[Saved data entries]
§

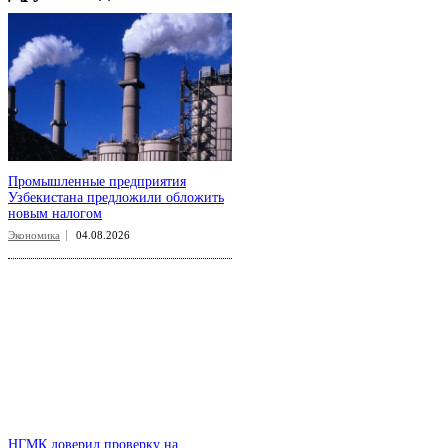
Промышленные предприятия
Узбекистана предложили обложить
новым налогом
Экономика
04.08.2026
НГМК доверил проверку на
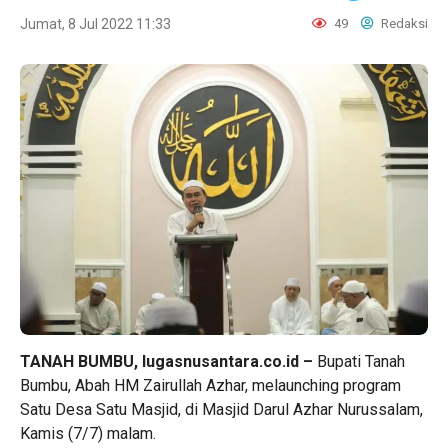
Jumat, 8 Jul 2022 11:33
49
Redaksi
TANAH BUMBU, lugasnusantara.co.id –
Bupati Tanah
Bumbu, Abah HM Zairullah Azhar, melaunching program
Satu Desa Satu Masjid, di Masjid Darul Azhar Nurussalam,
Kamis (7/7) malam.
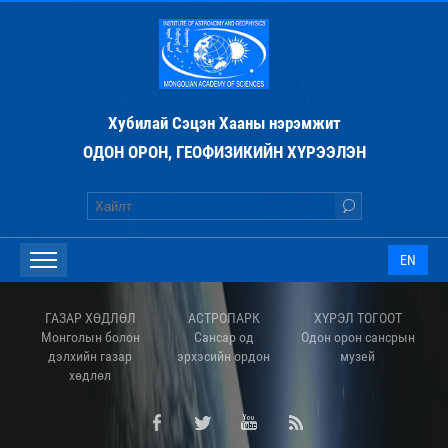
Хубилай Сэцэн Хааны нэрэмжит
ОДОН ОРОН, ГЕОФИЗИКИЙН ХҮРЭЭЛЭН
EN
ГАЗАР ХӨДЛӨЛ
АСТРОПАРК
ХҮРЭЛ ТОГООТ
Монголын болон
Сансар од
Одон орон сансрын
дэлхийн газар
эрхэсийн ордон
музей
хөдлөл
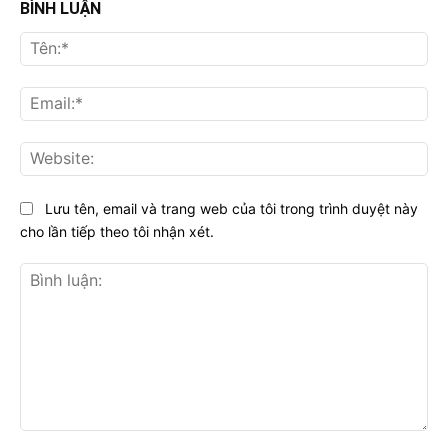
BÌNH LUẬN
Tên
Ema
Web
Lưu tên, email và trang web của tôi trong trình duyệt này
cho lần tiếp theo tôi nhận xét.
Bình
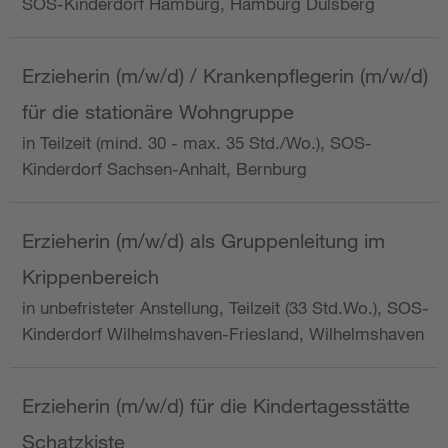
SOS-Kinderdorf Hamburg, Hamburg Dulsberg
Erzieherin (m/w/d) / Krankenpflegerin (m/w/d)
für die stationäre Wohngruppe
in Teilzeit (mind. 30 - max. 35 Std./Wo.), SOS-
Kinderdorf Sachsen-Anhalt, Bernburg
Erzieherin (m/w/d) als Gruppenleitung im
Krippenbereich
in unbefristeter Anstellung, Teilzeit (33 Std.Wo.), SOS-
Kinderdorf Wilhelmshaven-Friesland, Wilhelmshaven
Erzieherin (m/w/d) für die Kindertagesstätte
Schatzkiste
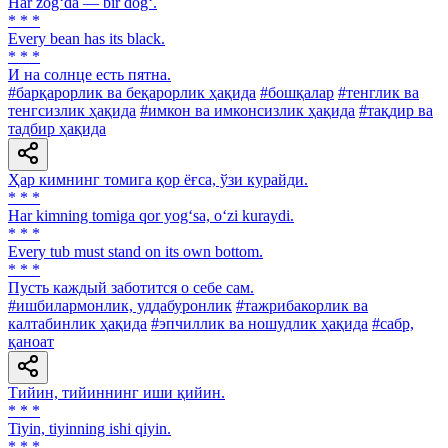
Har zog‘da — bir dog‘.
* * *
Every bean has its black.
* * *
И на солнце есть пятна.
#барқарорлик ва беқарорлик ҳақида
#бошқалар
#тенглик ва
тенгсизлик ҳақида
#имкон ва имконсизлик ҳақида
#тақдир ва
тадбир ҳақида
Ҳар кимнинг томига қор ёғса, ўзи курайди.
* * *
Har kimning tomiga qor yog‘sa, o‘zi kuraydi.
* * *
Every tub must stand on its own bottom.
* * *
Пусть каждый заботится о себе сам.
#ишбилармонлик, уддабуронлик
#тажрибакорлик ва
калтабинлик ҳақида
#эпчиллик ва ношудлик ҳақида
#сабр,
қаноат
Тийин, тийиннинг иши қийин.
* * *
Tiyin, tiyinning ishi qiyin.
* * *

§

## The task
Working from the entries above, reproduce exactly and only the lines beginning with the line that has "Хубилай Сэцэн Хааны нэрэмжит" and ending with the line that has "für die stationäre Wohngruppe"; omit all pictures.

## Reply
Хубилай Сэцэн Хааны нэрэмжит
ОДОН ОРОН, ГЕОФИЗИКИЙН ХҮРЭЭЛЭН
EN
ГАЗАР ХӨДЛӨЛ
АСТРОПАРК
ХҮРЭЛ ТОГООТ
Монголын болон
Сансар од
Одон орон сансрын
дэлхийн газар
эрхэсийн ордон
музей
хөдлөл
BÌNH LUẬN
Tên
Ema
Web
Lưu tên, email và trang web của tôi trong trình duyệt này
cho lần tiếp theo tôi nhận xét.
Bình
SOS-Kinderdorf Hamburg, Hamburg Dulsberg
Erzieherin (m/w/d) / Krankenpflegerin (m/w/d)
für die stationäre Wohngruppe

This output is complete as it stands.